Saved data entries:
BEGIN
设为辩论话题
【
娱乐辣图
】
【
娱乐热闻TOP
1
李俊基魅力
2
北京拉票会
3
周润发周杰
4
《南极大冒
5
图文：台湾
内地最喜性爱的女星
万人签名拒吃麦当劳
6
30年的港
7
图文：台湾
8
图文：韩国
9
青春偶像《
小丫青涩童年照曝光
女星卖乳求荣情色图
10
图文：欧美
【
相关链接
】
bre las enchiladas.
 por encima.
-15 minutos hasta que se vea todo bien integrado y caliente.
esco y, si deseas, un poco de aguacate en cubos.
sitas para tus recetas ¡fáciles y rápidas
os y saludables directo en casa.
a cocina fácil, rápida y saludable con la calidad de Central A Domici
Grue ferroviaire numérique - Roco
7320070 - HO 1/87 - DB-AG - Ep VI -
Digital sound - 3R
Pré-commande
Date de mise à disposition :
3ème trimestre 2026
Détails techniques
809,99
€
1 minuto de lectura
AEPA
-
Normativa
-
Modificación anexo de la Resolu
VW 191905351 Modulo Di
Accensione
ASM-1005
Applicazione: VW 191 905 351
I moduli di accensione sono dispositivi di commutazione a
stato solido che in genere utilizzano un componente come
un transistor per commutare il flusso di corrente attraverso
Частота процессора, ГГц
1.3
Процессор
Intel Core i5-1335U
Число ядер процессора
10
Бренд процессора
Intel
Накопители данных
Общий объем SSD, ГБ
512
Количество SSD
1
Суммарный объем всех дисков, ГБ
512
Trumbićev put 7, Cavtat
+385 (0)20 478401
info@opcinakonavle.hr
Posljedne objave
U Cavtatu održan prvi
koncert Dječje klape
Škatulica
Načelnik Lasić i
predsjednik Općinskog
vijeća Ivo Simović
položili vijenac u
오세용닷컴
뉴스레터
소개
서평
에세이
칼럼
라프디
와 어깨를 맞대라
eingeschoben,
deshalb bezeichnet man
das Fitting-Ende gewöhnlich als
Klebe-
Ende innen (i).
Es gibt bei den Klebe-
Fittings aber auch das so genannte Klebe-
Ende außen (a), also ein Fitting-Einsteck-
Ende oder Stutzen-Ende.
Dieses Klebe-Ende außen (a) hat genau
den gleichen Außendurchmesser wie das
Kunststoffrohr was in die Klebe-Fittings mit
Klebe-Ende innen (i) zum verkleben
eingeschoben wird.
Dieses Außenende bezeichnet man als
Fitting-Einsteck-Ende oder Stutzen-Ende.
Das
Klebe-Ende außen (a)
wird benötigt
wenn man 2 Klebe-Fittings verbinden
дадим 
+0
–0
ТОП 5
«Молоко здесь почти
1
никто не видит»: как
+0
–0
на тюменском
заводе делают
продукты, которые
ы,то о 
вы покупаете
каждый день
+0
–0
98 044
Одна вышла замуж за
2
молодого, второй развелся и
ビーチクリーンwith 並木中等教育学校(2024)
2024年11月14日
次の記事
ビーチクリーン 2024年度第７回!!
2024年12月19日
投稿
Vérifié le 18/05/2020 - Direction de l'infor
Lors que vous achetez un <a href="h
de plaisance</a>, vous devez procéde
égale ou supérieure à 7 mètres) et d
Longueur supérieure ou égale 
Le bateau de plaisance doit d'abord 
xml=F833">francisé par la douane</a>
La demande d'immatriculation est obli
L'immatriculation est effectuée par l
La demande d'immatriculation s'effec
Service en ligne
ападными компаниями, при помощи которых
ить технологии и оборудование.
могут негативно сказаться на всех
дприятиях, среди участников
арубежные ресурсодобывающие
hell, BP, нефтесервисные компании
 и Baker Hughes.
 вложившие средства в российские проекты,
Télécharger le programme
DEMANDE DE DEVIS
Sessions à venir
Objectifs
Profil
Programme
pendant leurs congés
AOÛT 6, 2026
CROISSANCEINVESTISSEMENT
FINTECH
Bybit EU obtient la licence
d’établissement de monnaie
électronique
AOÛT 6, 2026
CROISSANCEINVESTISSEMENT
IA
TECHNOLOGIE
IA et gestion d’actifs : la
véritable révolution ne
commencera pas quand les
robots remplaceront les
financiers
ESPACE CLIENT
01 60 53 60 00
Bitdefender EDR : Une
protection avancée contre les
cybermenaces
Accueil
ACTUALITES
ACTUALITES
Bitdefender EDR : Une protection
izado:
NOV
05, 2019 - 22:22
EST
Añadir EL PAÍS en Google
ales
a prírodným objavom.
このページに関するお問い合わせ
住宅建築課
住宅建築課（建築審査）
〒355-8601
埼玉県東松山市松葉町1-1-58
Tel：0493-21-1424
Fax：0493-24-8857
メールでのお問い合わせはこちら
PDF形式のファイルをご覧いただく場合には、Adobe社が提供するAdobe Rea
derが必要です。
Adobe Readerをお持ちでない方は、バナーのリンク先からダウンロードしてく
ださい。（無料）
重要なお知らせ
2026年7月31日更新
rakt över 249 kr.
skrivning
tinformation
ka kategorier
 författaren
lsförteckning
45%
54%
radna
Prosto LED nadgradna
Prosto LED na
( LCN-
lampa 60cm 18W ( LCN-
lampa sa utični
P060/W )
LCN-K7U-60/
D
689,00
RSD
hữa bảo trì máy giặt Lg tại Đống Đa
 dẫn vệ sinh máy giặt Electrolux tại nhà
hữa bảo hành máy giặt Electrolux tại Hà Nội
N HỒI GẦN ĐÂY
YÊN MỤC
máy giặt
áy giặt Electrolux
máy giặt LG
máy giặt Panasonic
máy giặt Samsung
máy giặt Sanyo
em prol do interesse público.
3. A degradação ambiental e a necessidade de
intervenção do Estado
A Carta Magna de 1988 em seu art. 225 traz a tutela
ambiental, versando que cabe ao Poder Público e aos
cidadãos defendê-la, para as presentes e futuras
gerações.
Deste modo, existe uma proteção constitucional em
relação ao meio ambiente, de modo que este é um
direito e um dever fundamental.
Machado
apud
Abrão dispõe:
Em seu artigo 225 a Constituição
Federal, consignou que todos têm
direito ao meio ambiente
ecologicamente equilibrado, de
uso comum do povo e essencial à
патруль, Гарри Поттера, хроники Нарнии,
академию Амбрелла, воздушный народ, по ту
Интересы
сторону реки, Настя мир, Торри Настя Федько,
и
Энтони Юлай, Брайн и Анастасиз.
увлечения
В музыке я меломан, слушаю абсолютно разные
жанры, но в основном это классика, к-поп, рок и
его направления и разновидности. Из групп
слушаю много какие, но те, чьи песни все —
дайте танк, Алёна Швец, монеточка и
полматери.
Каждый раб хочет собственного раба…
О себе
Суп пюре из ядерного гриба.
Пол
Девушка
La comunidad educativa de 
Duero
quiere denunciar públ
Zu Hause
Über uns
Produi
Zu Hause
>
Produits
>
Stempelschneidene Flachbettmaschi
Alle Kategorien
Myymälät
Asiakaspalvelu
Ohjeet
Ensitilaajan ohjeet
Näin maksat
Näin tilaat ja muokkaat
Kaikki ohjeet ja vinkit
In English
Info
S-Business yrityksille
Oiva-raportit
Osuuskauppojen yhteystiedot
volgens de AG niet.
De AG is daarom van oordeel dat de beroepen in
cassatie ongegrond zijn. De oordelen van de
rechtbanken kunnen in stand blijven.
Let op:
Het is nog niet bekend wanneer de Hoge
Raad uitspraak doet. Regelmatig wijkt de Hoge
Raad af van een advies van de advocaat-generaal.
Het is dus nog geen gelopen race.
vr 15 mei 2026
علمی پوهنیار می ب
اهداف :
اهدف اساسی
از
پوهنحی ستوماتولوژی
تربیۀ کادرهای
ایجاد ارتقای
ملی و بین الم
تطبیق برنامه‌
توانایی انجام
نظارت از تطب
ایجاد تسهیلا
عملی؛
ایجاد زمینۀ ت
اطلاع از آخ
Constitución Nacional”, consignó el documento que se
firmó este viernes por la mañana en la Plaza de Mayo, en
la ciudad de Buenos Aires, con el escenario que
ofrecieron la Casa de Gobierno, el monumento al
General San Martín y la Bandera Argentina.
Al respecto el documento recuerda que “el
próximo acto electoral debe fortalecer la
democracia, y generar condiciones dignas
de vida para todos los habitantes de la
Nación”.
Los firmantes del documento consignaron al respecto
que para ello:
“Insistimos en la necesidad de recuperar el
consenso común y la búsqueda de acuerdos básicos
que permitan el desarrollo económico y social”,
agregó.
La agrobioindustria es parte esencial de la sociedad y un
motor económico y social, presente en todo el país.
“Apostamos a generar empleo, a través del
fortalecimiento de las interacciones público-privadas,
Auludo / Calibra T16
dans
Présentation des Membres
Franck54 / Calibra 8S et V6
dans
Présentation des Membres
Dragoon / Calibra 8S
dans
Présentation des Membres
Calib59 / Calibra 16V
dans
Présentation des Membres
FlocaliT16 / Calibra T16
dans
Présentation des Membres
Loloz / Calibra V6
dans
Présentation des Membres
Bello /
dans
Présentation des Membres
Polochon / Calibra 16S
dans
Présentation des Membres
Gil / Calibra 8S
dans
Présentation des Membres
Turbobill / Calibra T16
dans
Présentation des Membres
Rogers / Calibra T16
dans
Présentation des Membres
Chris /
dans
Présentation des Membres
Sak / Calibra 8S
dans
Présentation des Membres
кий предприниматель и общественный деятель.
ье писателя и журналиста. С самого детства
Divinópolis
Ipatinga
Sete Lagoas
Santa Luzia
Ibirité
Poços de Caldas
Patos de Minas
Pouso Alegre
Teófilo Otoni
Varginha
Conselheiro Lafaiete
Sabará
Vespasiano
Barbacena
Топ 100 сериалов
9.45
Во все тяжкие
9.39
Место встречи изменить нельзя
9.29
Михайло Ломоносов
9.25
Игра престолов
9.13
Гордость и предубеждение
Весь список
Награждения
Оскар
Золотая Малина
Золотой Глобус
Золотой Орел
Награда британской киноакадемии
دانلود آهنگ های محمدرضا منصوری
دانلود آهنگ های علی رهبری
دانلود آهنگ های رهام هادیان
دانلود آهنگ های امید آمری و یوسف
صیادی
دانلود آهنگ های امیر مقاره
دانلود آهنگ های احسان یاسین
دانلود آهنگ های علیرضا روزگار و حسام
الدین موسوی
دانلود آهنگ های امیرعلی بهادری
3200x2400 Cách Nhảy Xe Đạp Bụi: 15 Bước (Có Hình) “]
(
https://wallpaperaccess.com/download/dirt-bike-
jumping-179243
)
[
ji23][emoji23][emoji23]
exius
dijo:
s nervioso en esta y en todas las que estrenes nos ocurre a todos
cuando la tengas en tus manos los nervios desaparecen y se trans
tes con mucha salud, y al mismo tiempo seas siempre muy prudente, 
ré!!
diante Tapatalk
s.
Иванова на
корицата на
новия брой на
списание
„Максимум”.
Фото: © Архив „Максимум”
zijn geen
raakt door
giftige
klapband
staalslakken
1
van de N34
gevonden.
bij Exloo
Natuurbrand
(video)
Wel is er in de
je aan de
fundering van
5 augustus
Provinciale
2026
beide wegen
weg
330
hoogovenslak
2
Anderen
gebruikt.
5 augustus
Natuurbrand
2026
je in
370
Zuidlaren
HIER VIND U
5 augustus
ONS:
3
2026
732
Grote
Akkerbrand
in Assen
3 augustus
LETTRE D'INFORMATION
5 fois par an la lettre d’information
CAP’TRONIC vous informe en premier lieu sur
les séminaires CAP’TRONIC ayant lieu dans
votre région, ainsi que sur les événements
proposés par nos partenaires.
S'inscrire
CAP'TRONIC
END
Activity:
Beginning at the top of the entries above, output each line exactly, and end with the line in which "Date de mise" appears.

Response to the task:
设为辩论话题
【
娱乐辣图
】
【
娱乐热闻TOP
1
李俊基魅力
2
北京拉票会
3
周润发周杰
4
《南极大冒
5
图文：台湾
内地最喜性爱的女星
万人签名拒吃麦当劳
6
30年的港
7
图文：台湾
8
图文：韩国
9
青春偶像《
小丫青涩童年照曝光
女星卖乳求荣情色图
10
图文：欧美
【
相关链接
】
bre las enchiladas.
 por encima.
-15 minutos hasta que se vea todo bien integrado y caliente.
esco y, si deseas, un poco de aguacate en cubos.
sitas para tus recetas ¡fáciles y rápidas
os y saludables directo en casa.
a cocina fácil, rápida y saludable con la calidad de Central A Domici
Grue ferroviaire numérique - Roco
7320070 - HO 1/87 - DB-AG - Ep VI -
Digital sound - 3R
Pré-commande
Date de mise à disposition :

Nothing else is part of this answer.